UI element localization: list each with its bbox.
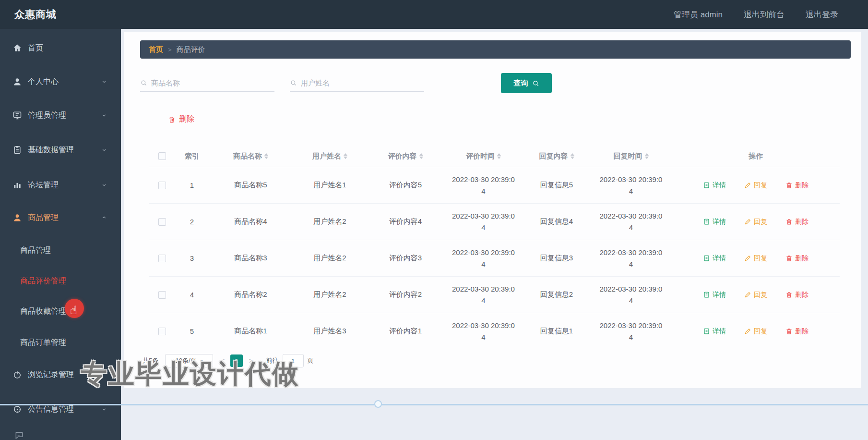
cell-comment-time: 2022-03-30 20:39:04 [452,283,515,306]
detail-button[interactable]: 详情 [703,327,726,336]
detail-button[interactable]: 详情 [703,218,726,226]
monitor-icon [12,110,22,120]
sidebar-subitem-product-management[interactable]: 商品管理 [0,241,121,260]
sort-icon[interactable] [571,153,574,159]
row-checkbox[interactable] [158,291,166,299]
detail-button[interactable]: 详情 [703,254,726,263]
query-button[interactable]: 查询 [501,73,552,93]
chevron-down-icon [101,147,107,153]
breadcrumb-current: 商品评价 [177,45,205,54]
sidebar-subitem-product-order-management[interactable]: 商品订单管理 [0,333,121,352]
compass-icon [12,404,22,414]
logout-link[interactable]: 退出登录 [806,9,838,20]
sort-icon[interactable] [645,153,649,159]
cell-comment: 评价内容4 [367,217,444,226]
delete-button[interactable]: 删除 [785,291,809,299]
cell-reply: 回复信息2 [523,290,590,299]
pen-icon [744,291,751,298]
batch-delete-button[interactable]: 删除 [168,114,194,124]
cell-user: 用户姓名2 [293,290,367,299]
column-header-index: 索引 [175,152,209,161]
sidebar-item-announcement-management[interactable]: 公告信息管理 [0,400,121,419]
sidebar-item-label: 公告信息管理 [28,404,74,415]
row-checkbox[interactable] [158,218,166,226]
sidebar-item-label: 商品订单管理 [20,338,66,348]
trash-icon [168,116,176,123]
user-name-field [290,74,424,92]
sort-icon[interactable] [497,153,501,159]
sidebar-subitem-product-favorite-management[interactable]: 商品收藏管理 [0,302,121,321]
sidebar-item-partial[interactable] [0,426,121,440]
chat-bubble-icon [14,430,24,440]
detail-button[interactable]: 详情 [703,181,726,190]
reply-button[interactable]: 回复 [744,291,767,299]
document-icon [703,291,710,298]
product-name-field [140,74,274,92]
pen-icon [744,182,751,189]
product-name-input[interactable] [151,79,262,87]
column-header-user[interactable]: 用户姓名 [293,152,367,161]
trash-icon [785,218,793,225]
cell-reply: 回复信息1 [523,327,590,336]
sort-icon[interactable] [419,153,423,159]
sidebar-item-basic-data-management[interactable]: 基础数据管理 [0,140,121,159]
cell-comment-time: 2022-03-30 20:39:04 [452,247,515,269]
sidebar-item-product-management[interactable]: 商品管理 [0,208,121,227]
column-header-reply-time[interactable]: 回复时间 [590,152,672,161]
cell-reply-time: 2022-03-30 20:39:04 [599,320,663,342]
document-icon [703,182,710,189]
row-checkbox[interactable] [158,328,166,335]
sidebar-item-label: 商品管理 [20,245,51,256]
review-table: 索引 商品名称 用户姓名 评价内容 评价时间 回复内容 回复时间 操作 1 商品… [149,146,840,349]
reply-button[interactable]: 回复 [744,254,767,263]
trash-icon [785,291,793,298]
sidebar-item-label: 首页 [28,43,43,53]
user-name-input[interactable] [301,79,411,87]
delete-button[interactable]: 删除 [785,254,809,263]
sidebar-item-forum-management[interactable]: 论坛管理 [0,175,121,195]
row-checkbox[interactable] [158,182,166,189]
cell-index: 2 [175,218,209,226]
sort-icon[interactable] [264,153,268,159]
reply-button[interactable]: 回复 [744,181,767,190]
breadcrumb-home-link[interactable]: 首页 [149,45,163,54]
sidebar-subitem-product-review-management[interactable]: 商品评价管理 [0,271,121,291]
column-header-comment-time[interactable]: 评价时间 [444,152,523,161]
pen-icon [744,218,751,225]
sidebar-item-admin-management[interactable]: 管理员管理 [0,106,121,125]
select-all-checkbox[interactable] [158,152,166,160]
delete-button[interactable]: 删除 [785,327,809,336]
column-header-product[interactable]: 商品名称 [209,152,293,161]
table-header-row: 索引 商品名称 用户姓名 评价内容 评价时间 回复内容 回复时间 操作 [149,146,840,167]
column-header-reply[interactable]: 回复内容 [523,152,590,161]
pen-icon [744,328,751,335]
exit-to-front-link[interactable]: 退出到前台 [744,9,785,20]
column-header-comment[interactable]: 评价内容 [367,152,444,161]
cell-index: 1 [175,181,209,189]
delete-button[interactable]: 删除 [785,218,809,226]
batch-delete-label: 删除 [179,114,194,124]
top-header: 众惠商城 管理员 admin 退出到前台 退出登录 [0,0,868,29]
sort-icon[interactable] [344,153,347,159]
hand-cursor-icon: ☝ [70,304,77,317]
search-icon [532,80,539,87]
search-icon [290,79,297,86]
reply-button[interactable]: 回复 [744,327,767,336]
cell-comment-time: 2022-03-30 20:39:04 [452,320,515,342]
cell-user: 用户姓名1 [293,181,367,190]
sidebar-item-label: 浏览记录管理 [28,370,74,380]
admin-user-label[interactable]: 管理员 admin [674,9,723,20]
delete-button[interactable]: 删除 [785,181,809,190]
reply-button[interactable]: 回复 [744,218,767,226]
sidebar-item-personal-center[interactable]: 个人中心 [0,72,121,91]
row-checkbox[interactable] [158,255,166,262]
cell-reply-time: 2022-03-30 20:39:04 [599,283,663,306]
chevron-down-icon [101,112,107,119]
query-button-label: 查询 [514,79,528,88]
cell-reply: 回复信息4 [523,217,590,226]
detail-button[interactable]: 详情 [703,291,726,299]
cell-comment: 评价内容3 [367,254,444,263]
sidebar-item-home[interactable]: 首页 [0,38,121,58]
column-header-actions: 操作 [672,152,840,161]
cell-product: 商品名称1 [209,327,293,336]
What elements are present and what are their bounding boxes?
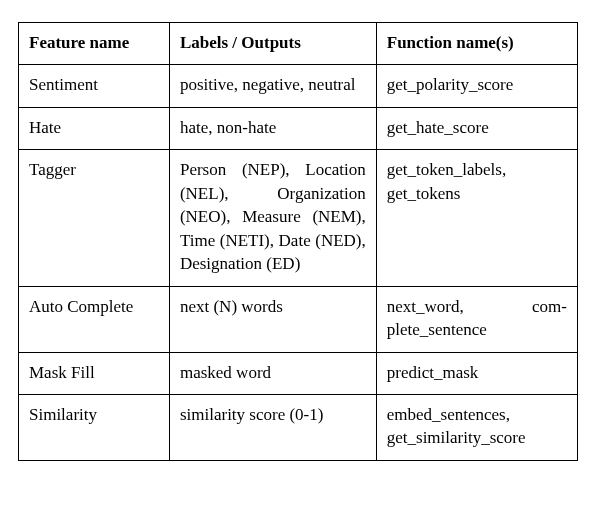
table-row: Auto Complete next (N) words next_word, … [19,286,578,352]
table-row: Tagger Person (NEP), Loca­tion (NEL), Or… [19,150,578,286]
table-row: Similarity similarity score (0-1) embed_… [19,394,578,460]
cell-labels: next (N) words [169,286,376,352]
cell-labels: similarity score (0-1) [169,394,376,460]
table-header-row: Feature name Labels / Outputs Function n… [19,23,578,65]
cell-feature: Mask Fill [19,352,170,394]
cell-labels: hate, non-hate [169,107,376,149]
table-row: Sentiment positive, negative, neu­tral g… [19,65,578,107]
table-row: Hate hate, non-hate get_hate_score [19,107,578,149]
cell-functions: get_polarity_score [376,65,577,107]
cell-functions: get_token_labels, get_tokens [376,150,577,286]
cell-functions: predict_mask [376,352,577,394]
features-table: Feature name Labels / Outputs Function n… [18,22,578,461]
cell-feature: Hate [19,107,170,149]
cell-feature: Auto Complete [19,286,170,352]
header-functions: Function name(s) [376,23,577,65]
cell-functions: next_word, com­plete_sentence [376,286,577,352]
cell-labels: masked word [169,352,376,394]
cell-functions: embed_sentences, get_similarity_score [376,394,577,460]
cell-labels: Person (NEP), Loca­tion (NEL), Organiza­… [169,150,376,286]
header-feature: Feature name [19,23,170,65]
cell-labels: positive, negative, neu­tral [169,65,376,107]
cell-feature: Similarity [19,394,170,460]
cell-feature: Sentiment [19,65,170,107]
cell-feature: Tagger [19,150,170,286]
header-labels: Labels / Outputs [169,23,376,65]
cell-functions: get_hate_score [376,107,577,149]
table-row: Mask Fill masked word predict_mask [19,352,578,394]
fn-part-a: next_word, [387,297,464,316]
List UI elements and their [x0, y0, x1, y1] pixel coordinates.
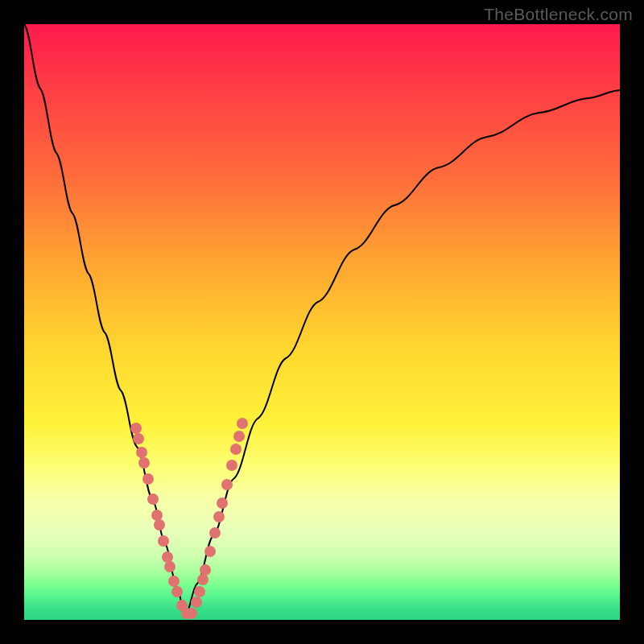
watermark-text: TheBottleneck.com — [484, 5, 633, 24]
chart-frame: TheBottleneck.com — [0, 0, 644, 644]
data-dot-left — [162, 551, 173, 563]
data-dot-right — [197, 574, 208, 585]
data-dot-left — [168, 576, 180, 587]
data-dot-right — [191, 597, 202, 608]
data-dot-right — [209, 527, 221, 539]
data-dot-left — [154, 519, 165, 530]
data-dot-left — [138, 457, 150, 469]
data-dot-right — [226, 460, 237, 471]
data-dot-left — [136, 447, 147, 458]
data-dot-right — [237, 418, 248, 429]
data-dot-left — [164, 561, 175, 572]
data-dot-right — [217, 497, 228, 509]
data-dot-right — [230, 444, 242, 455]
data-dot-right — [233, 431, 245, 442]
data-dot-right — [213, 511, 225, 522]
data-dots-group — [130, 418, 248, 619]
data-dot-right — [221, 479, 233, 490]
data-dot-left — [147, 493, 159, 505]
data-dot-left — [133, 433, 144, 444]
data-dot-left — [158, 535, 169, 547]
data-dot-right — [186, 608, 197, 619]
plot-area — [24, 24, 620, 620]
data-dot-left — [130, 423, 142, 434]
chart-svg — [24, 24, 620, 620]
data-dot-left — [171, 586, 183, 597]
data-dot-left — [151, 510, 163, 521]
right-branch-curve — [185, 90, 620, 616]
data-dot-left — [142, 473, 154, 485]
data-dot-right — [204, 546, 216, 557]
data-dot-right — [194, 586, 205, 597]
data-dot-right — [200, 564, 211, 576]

Problem to solve >>
Read through the entries and copy every line that includes "masked".

Worked solution >>
cell-labels: masked word [169,352,376,394]
table-row: Mask Fill masked word predict_mask [19,352,578,394]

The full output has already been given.